Minister of Transport and Works, Hon. Michael Henry, has dismissed claims of political victimization in the Government’s roll-out of the US$400 million (J$36 billion) Jamaica Development Infrastructure Programme (JDIP).
At a press conference he called at the Ministry, Maxfield Avenue, Kingston, Friday (September 17), to clarify the issue, Mr. Henry provided a chronological explanation of the steps government had taken to involve the Opposition at every parish launch of the Programme.
He pointed out that the programme had been endorsed by Opposition MPs at some of the launches, while their representatives have not showed up at others. To date, launches have been held in St. Catherine, St. Thomas, St. Elizabeth, Manchester, Trelawny, Portland, and St. Ann.
“We decided that we would launch the programme in every parish, to touch as many roads as possible to reduce that (complaints of victimization), to sensitize the contractor and, hopefully, get a responsible Opposition (to) accept the fact that the roads are in the worst condition, and if you wait on the cess to flow, and you continue with the RMF (Road Maintenance Fund) alone, you will never catch up,” he explained.
Minister of Transport and Works, Hon. Michael Henry arriving at Friday’s (September 17) press conference, which he called at his Ministry, Maxfield Avenue, Kingston, to clarify issues raised by the Opposition about the Jamaica Development Infrastructure Programme (JDIP).
Mr. Henry said the government has advised the contractor for the project, China Harbour Engineering Company (CHEC) Limited, to limit the number of foreign contractors and to use local contractors, instead. He stated that this has been complied with, and a decision taken to sensitize both the nation and the contractor through the launches.
Mr. Henry said that, politically, he had no involvement with contractual arrangements, “except to give the parameters of where we go”.
“I imparted that to the Opposition Spokesman on Transport and Works (Robert Pickersgill), who attended the first launch (in) St. Catherine, who spoke at the launch, as the decision was wherever we go in the constituency in which we would launch, the MP, and or the choice of the Opposition, would speak,” the Minister said.
He noted that the criteria for road selection included: roughness index; traffic count; where communities have been cut off due to damage; key roads in relation to schools and health centres; population density; and connection to critical industries. The Programme also encompasses all main roads that flow around the north and south coast.
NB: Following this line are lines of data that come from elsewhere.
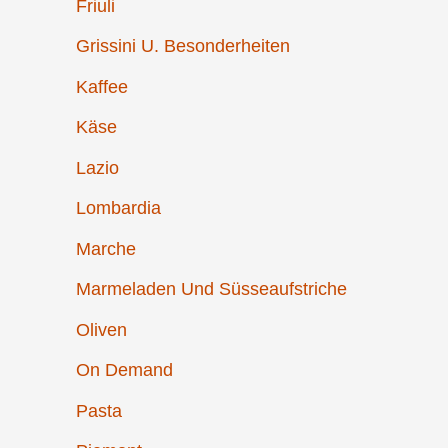
Friuli
Grissini U. Besonderheiten
Kaffee
Käse
Lazio
Lombardia
Marche
Marmeladen Und Süsseaufstriche
Oliven
On Demand
Pasta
Mr. Henry cautioned that the Opposition should be responsible in its pronouncements, as a broadside could jeopardize the government’s relationship with the Chinese, as it relates to the JDIP. He confirmed, however, that he has not received any complaints, or had any discussion with the Chinese on that issue.
In a release issued Thursday (September 16), the Minister reminded that the ongoing and prospective investments in the country by the Chinese were critical to the nation’s growth and development. He noted that the concessionary loan funding for the JDIP from the Export/Import Bank of China was at three per cent interest.
The JDIP is major undertaking by the Government of Jamaica to significantly improve the island’s road and bridge network, with a view to stimulating economic development and enhancing the quality of life of Jamaicans. The Programme is being undertaken over the next five years in collaboration with the Department of Local Government, and implemented by the National Works Agency (NWA), with financing from China’s ExIm Bank and the Government’s Road Maintenance Fund (RMF).